• About this task: Once the line containing "lokaal 32 graden" is found, return it and every line that follows, up to and including the final line of the material, exactly as written.
_ _ _
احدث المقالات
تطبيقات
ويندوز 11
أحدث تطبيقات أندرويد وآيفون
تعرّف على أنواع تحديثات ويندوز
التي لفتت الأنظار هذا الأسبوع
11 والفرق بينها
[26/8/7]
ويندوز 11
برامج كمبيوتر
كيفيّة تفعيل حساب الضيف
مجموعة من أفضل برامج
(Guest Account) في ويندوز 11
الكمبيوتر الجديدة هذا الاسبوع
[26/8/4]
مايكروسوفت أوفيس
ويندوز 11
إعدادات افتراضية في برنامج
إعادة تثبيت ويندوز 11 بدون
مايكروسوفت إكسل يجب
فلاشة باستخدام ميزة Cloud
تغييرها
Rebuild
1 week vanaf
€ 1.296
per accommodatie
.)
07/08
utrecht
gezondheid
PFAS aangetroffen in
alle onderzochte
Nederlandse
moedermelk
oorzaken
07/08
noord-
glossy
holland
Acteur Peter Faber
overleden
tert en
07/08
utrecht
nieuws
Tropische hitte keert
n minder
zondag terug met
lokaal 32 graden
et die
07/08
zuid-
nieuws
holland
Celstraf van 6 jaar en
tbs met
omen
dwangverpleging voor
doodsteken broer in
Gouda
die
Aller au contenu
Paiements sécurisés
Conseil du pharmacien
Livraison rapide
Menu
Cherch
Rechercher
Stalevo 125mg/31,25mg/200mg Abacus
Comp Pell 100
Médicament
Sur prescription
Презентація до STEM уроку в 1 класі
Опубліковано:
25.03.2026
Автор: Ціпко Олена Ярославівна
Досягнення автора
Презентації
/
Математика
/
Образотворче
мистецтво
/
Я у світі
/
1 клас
_ _ _
• Response:
lokaal 32 graden
et die
07/08
zuid-
nieuws
holland
Celstraf van 6 jaar en
tbs met
omen
dwangverpleging voor
doodsteken broer in
Gouda
die
Aller au contenu
Paiements sécurisés
Conseil du pharmacien
Livraison rapide
Menu
Cherch
Rechercher
Stalevo 125mg/31,25mg/200mg Abacus
Comp Pell 100
Médicament
Sur prescription
Презентація до STEM уроку в 1 класі
Опубліковано:
25.03.2026
Автор: Ціпко Олена Ярославівна
Досягнення автора
Презентації
/
Математика
/
Образотворче
мистецтво
/
Я у світі
/
1 клас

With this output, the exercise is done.